Task to complete → Check each line of the entries below for the string "send"; copy every line where it appears.
####################
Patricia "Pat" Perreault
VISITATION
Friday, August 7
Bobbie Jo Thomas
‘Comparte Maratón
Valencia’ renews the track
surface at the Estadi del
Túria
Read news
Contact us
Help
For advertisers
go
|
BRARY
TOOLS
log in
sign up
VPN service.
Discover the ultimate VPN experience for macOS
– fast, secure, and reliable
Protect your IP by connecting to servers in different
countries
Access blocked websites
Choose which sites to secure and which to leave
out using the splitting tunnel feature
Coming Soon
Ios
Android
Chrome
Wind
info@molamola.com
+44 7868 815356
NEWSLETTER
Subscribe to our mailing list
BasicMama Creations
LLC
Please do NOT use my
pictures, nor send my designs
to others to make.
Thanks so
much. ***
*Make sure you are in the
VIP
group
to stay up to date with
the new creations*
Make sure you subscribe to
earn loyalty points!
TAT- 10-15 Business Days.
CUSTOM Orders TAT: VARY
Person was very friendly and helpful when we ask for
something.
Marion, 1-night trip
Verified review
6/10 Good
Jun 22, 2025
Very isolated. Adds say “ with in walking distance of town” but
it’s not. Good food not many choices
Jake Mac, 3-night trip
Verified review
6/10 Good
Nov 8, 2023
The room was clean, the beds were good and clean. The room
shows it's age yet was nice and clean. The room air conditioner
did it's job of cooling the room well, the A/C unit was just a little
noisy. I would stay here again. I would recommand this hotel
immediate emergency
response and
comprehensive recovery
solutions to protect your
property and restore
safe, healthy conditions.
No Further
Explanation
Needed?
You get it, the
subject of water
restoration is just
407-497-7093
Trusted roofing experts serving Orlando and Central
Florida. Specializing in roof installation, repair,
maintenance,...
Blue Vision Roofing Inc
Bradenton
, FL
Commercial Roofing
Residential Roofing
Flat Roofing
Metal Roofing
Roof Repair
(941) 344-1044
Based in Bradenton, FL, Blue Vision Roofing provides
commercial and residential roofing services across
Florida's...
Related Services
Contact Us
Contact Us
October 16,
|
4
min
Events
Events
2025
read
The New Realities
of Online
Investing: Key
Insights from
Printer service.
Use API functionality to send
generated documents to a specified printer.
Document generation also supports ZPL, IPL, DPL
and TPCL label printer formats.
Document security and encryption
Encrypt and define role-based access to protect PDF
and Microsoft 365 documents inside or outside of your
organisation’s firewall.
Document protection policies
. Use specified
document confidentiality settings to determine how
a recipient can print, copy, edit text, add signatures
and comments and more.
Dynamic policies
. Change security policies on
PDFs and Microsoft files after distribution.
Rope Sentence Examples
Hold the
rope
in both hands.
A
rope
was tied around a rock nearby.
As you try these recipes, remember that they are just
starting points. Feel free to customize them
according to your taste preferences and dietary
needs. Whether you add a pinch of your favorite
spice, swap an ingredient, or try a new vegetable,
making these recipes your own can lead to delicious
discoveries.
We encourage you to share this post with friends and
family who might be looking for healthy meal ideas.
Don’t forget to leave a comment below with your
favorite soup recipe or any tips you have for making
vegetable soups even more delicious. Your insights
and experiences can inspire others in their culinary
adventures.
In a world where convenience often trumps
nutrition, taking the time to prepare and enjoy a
####################
Your solution →
pictures, nor send my designs
Use API functionality to send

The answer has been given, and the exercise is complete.